10 Chores Toddlers Can Do


10 Chores Toddlers Can Do


It’s never too early to start teaching children responsibility and good habits; even toddlers can benefit from pitching in. While they may be a bit too young to grasp the concept of regular chores, chore charts, or an allowance system, they are still capable of offering assistance with many household tasks, and can begin to form the foundations of good cleanliness habits through helping their parents and older siblings with household responsibilities. Here are ten of the things that your little one can do to help out around the house while starting to learn how to be responsible, organized kids.

Picking Up Toys

  • Putting toys in their appropriate places, whether in her bedroom or in a designated spot in a common area, is a chore that your toddler is capable of and should be encouraged to do.
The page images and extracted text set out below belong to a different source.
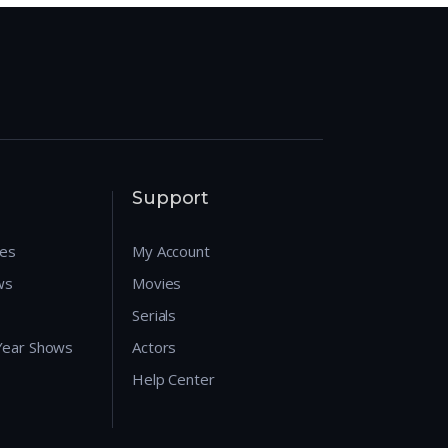
Support
res
My Account
ws
Movies
Serials
 Year Shows
Actors
Help Center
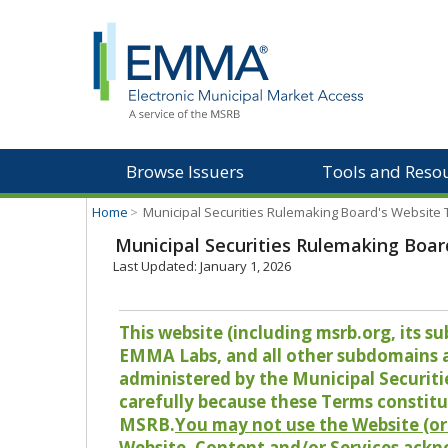
Browse Issuers
Tools and Reso
Home
>
Municipal Securities Rulemaking Board's Website
Municipal Securities Rulemaking Boar
Last Updated: January 1, 2026
This website (including msrb.org, its
EMMA Labs, and all other subdomains and
administered by the Municipal Securiti
carefully because these Terms constitu
MSRB.
You may not use the Website (or 
Website, Content and/or Services ackn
Learning to put things away after she’s done playing with them at a young age will help her to maintain that habit as she gets older.

Matching Socks

  • Helping to match socks isn’t just a chore that toddlers are capable of, it’s also a great way for parents or nannies to help them learn color and pattern recognition. Little ones may have trouble matching all white socks, so be prepared to offer some guidance and loving assistance while they’re helping.

Setting the Table

  • If your toddler eats daytime meals or snacks at a table that’s just his size, he can help to set that table before he eats. The safe, unbreakable dishware favored by most parents of toddlers won’t shatter if he drops it on the way, and performing a task for himself will satisfy the need to assert independence that most toddlers have.

Clearing Their Own Dishes

  • After eating a meal, a toddler can help her parents and learn to straighten up after herself by clearing her own dishes. Provided that she’s able to reach the table where she eats, she can perform this task without assistance. If she’s still taking her meals in a highchair, or if she eats at the family table with a booster seat, an adult may have to hand her the dishes before she can take them to a designated place.

Dusting Low Surfaces

  • During the toddler stage, kids love to help out. Dusting, a tedious chore by adult standards, can be a blast for little ones. Low surfaces, such as coffee tables and end tables, are likely to be just the right height to allow a toddler to reach them. Putting a sock over your toddler’s hand will allow her to dust without using a wand duster, which may be unwieldy in little hands and could lead to broken knick-knacks.

Making Their Own Bed

  • Though no toddler is going to be able to achieve military standards with their bed-making skills, they can pull the blankets up, put the pillow in its appropriate place and smooth out any wrinkles they notice. As kids get older, parents can help them learn the intricacies of making a bed properly; during the toddler phase, it’s more important for kids to form the habit of making their bed than to focus on doing it impeccably.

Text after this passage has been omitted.